Weil es anders war, als du es dir erträumt hast
, flüsterte die altbekannte Stimme in meinem Kopf.
Weil es nämlich nach fünf Minuten schon vorbei war und Zeno sich danach gar nicht schnell genug vom Acker machen konnte!
    Hastig sprang ich zur Tür und riss sie auf. Ich wollte weg von dieser Stimme, ich wollte sie nicht hören. Denn sie hatte unrecht. Bestimmt würde Zeno mich heute irgendwo alleine abpassen, mit mir reden wollen und all das sagen, was gestern unausgesprochen geblieben war … Im Flur hörte ich Jaron quietschen. Es kam aus der Küche und bestimmt war der Kleine nicht alleine. »Deva ist in Berlin«, klang Zenos Satz von gestern in mir nach. Wahrscheinlich musste er Babysitter spielen. In meinem Magen machte sich ein Gefühl breit, das ich das letzte Mal im Schwimmbad auf dem Zehnmeterbrett beim Hinunterblicken verspürt hatte. Ob Zeno mich wohl zur Begrüßung küssen würde? Ich holte tief Luft und stieß die Küchentür auf.
    »Dada«, jauchzte Jaron, als er mich sah und patschte in die Hände. Er saß auf Devas Schoß. »Schau mich nicht so entgeistert an! Ich bin keine Außerirdische«, sagte sie lächelnd.
    Statt auf ihren Scherz einzugehen, rutschte mir raus: »Was machst
du
denn hier?«
    »Wohnen!«, antwortete Deva trocken und wendete ihren Rollstuhl, sodass sie mich direkt anblickte.

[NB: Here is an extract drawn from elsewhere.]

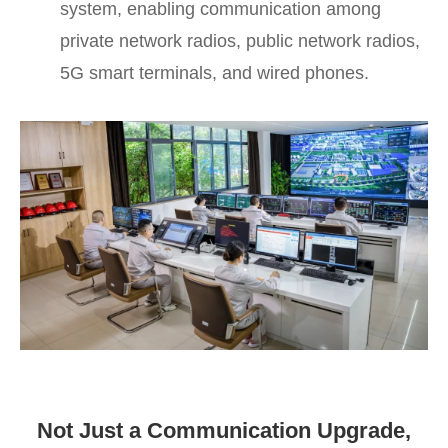
system, enabling communication among
private network radios, public network radios,
5G smart terminals, and wired phones.
Not Just a Communication Upgrade,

    »Äh, klar, sorry, ich dachte nur, du bist noch in Berlin«, stotterte ich verlegen. Ob sie ahnte, warum ich letzte Nacht wieder in ihrem Haus geschlafen hatte? Und vor allem: mit wem?
    »Ich bin vor einer Stunde wieder zurückgekommen, um Jaron zu versorgen. Zeno hat mich abgeholt. Leider muss ich später aber noch mal ins Krankenhaus nach Potsdam zu diversen Kontrolluntersuchungen«, erklärte Deva.